Calculate the size of various cached directories and files

If neither subdirs nor files are provided, the entire cache directory will be calculated.

def cache_size(
    subdirs: list[str] = [], files: list[Path] = []
) -> list[tuple[str, int]]

subdirs list[str]: List of folders to filter by, which are generally model names. Empty directories will be ignored.
files list[Path]: List of files to filter by explicitly. Note that return value group these up by their parent directory

cache_clear

Clear the cache directory.

def cache_clear(model: str = "") -> bool

model str: Model to clear cache for.

cache_list_expired

Returns a list of all the cached files that have passed their expiry time.

def cache_list_expired(filter_by: list[str] = []) -> list[Path]

filter_by list[str]: Default []. List of model names to filter by. If an empty list, this will search the entire cache.

cache_prune

Delete all expired cache entries.

def cache_prune(files: list[Path] = []) -> None

files list[Path]: List of files to prune. If empty, this will search the entire cache.

cache_path

Path to cache directory.

def cache_path(model: str = "") -> Path

model str: Path to cache directory for specific model.

Provider

modelapi

Decorator for registering model APIs.

def modelapi(name: str) -> Callable[..., type[ModelAPI]]

name str: Name of API

ModelAPI

Model API provider.

If you are implementing a custom ModelAPI provider your __init__() method will also receive a **model_args parameter that will carry any custom model_args (or -M arguments from the CLI) specified by the user.
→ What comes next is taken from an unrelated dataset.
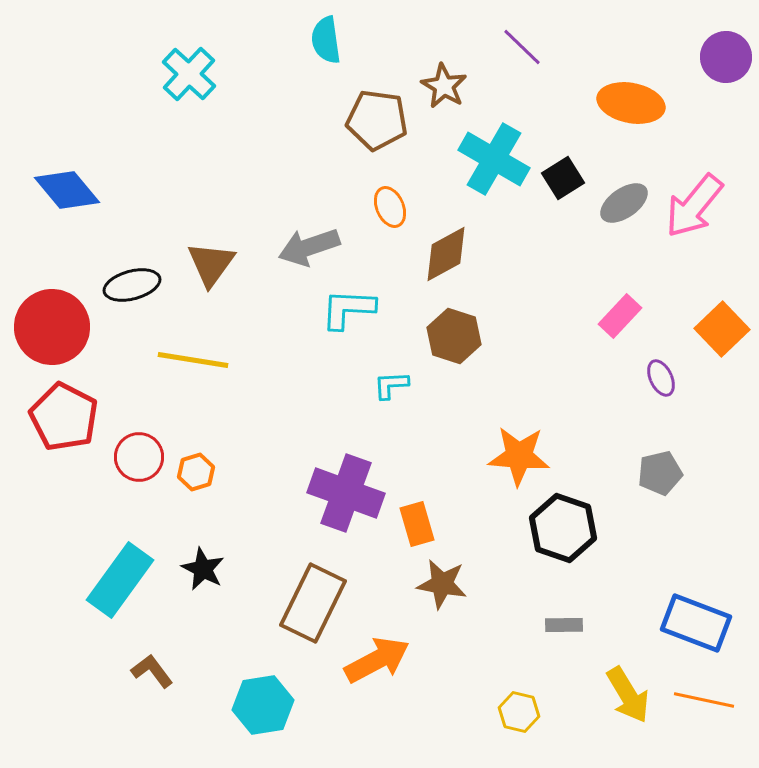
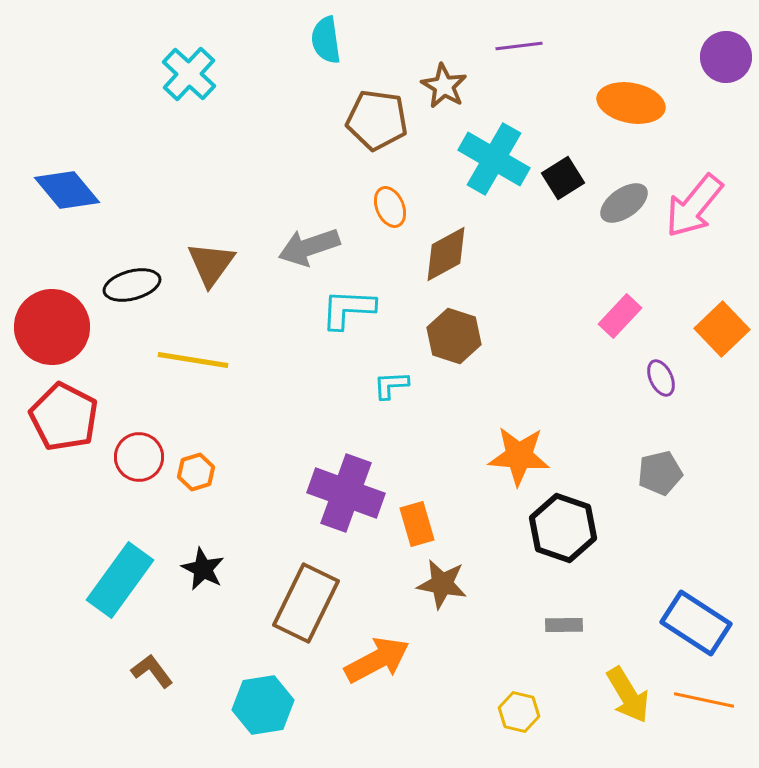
purple line at (522, 47): moved 3 px left, 1 px up; rotated 51 degrees counterclockwise
brown rectangle at (313, 603): moved 7 px left
blue rectangle at (696, 623): rotated 12 degrees clockwise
You can then pass these on to the approriate place in your model initialisation code (for example, here is what many of the built-in providers do with the model_args passed to them: https://inspect.ai-safety-institute.org.uk/models.html#model-args)

class ModelAPI(abc.ABC)

Methods

__init__

Create a model API provider.

def __init__(
    self,
    model_name: str,
    base_url: str | None = None,
    api_key: str | None = None,
    api_key_vars: list[str] = [],
    config: GenerateConfig = GenerateConfig(),
) -> None

model_name str: Model name.
base_url str | None: Alternate base URL for model.
api_key str | None: API key for model.
api_key_vars list[str]: Environment variables that may contain keys for this provider (used for override)
config GenerateConfig: Model configuration.

close

Close method for closing any client allocated for the model.

async def close(self) -> None

generate

Generate output from the model.

@abc.abstractmethod
async def generate(
    self,
    input: list[ChatMessage],
    tools: list[ToolInfo],
    tool_choice: ToolChoice,
    config: GenerateConfig,
) -> ModelOutput | tuple[ModelOutput | Exception, ModelCall]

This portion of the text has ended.